Exercise description = Please output the section of the listing below that opens with the line containing "repostería?" and closes with the line containing "WEBINAR: Detail- und Lesetypografie", exactly and with nothing else.

•••

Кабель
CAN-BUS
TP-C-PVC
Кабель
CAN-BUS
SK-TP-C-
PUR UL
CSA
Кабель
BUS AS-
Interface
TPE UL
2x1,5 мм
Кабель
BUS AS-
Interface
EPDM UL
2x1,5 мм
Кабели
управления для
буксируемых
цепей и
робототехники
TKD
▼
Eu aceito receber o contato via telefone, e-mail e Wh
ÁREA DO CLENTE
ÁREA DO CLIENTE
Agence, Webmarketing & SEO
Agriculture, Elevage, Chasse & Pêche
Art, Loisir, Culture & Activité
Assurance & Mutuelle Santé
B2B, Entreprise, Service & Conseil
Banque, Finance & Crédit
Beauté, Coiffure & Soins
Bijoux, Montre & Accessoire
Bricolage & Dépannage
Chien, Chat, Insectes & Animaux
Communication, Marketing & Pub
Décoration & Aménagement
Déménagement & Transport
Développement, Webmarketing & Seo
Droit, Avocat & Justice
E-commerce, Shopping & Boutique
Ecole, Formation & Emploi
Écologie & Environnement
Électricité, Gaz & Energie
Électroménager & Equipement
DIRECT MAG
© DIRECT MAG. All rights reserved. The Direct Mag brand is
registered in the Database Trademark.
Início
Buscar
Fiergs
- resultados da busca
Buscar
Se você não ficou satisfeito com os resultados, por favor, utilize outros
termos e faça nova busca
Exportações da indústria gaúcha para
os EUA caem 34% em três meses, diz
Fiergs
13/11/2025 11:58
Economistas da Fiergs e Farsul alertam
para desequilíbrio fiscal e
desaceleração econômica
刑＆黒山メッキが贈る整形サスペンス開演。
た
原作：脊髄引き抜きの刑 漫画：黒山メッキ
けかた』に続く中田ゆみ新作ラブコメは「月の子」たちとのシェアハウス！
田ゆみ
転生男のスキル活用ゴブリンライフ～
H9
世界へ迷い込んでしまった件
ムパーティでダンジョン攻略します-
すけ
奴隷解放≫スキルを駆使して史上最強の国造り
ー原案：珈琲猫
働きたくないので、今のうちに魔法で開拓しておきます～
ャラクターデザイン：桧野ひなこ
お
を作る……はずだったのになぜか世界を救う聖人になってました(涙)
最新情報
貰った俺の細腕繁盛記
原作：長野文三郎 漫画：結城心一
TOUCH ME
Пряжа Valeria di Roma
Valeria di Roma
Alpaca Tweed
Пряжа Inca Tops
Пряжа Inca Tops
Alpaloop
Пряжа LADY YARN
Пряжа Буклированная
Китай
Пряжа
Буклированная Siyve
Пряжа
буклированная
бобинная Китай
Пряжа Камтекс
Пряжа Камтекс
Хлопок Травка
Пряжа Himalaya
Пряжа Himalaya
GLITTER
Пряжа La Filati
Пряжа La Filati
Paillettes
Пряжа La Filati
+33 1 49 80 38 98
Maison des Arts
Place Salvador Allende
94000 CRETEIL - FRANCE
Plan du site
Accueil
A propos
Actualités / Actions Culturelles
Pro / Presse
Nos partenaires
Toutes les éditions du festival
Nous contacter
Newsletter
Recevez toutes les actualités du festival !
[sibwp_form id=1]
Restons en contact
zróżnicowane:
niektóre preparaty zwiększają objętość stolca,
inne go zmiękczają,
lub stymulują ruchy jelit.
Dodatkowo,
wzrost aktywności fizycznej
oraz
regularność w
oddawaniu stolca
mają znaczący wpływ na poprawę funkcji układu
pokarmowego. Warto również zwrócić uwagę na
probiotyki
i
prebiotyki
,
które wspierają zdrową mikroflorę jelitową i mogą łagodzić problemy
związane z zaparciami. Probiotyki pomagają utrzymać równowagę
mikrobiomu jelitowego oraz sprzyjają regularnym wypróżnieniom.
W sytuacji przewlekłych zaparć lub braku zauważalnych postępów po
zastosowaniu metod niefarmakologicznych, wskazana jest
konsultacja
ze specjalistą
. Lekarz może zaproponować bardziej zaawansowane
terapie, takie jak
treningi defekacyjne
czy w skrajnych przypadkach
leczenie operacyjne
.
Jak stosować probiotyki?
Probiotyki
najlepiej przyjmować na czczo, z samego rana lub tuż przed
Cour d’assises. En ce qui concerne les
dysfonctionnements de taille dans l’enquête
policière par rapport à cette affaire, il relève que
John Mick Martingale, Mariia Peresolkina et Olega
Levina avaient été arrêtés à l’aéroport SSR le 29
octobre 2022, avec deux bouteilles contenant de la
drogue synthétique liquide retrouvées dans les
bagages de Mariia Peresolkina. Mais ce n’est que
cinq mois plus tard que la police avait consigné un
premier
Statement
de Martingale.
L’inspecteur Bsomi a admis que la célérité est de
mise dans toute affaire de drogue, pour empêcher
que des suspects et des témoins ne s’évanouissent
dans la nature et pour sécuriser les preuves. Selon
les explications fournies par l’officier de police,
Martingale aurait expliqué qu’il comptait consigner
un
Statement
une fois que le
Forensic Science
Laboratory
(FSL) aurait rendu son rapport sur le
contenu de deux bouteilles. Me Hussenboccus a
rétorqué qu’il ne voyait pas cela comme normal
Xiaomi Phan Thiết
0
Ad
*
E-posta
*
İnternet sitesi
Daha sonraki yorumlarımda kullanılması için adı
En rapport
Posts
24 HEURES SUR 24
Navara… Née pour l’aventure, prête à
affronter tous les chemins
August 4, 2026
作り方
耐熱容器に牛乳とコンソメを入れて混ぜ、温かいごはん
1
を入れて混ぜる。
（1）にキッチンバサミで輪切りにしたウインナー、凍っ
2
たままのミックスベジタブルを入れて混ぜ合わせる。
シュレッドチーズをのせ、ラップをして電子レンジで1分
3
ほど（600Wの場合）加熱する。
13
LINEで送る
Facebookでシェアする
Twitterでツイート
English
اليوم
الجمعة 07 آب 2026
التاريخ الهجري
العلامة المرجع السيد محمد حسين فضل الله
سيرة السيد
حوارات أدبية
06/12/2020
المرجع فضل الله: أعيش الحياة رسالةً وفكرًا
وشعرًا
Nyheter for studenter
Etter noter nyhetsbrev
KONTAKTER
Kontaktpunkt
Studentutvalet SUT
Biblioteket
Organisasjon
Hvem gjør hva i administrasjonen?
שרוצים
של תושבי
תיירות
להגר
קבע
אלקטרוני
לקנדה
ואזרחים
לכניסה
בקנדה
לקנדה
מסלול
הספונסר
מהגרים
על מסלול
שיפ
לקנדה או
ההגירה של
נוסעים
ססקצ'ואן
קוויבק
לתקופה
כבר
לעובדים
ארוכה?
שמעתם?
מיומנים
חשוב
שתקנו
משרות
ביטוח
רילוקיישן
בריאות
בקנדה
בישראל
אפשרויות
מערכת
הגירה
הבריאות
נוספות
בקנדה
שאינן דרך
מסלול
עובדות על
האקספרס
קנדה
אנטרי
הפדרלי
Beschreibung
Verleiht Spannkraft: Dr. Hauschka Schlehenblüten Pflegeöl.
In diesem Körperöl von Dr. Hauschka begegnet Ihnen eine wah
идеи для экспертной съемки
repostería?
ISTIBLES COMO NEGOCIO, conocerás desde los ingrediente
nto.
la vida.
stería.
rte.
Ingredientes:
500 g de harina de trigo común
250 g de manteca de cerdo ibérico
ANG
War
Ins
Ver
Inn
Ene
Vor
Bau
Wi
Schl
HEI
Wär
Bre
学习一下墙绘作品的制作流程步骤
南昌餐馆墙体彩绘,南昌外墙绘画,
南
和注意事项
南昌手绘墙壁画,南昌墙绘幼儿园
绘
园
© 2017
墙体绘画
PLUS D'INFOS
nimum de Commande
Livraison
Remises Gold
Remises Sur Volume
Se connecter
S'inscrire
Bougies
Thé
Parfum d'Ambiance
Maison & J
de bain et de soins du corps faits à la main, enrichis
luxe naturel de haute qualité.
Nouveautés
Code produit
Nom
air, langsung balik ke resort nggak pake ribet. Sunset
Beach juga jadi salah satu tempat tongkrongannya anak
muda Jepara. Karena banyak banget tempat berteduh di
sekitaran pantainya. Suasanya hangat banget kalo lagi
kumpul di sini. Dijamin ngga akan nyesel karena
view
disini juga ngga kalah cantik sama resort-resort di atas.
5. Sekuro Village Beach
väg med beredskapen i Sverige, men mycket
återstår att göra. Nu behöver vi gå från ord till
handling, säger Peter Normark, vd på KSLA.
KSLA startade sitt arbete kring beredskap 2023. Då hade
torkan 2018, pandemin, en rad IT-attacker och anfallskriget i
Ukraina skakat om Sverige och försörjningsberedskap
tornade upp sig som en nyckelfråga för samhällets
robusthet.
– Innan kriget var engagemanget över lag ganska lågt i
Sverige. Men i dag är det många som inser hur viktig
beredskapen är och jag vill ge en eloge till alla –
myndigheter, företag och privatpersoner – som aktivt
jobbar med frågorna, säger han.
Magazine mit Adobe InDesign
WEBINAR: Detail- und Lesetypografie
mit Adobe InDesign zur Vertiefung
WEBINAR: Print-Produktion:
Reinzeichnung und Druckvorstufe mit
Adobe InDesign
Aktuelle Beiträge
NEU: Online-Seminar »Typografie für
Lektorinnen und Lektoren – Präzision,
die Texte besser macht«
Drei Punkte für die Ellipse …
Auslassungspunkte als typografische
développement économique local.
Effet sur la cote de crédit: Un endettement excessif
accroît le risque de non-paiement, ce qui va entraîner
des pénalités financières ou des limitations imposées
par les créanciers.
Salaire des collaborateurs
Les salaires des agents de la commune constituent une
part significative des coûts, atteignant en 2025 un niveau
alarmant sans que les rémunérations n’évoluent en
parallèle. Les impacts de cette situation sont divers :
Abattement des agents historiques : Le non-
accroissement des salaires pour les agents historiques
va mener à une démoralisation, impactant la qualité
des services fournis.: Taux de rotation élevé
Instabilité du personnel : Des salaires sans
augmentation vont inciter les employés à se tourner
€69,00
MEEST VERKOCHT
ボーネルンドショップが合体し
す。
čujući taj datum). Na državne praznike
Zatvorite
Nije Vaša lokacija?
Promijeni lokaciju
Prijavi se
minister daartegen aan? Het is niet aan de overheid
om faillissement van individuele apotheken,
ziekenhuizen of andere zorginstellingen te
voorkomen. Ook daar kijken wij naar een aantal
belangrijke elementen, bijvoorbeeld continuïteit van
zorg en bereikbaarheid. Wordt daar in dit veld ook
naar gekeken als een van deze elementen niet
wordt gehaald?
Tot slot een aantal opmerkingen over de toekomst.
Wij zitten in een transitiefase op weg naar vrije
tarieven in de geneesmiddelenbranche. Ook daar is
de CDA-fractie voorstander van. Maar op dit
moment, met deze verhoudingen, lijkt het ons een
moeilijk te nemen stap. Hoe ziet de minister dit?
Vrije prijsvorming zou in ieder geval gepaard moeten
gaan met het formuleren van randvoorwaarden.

•••

Final answer =
repostería?
ISTIBLES COMO NEGOCIO, conocerás desde los ingrediente
nto.
la vida.
stería.
rte.
Ingredientes:
500 g de harina de trigo común
250 g de manteca de cerdo ibérico
ANG
War
Ins
Ver
Inn
Ene
Vor
Bau
Wi
Schl
HEI
Wär
Bre
学习一下墙绘作品的制作流程步骤
南昌餐馆墙体彩绘,南昌外墙绘画,
南
和注意事项
南昌手绘墙壁画,南昌墙绘幼儿园
绘
园
© 2017
墙体绘画
PLUS D'INFOS
nimum de Commande
Livraison
Remises Gold
Remises Sur Volume
Se connecter
S'inscrire
Bougies
Thé
Parfum d'Ambiance
Maison & J
de bain et de soins du corps faits à la main, enrichis
luxe naturel de haute qualité.
Nouveautés
Code produit
Nom
air, langsung balik ke resort nggak pake ribet. Sunset
Beach juga jadi salah satu tempat tongkrongannya anak
muda Jepara. Karena banyak banget tempat berteduh di
sekitaran pantainya. Suasanya hangat banget kalo lagi
kumpul di sini. Dijamin ngga akan nyesel karena
view
disini juga ngga kalah cantik sama resort-resort di atas.
5. Sekuro Village Beach
väg med beredskapen i Sverige, men mycket
återstår att göra. Nu behöver vi gå från ord till
handling, säger Peter Normark, vd på KSLA.
KSLA startade sitt arbete kring beredskap 2023. Då hade
torkan 2018, pandemin, en rad IT-attacker och anfallskriget i
Ukraina skakat om Sverige och försörjningsberedskap
tornade upp sig som en nyckelfråga för samhällets
robusthet.
– Innan kriget var engagemanget över lag ganska lågt i
Sverige. Men i dag är det många som inser hur viktig
beredskapen är och jag vill ge en eloge till alla –
myndigheter, företag och privatpersoner – som aktivt
jobbar med frågorna, säger han.
Magazine mit Adobe InDesign
WEBINAR: Detail- und Lesetypografie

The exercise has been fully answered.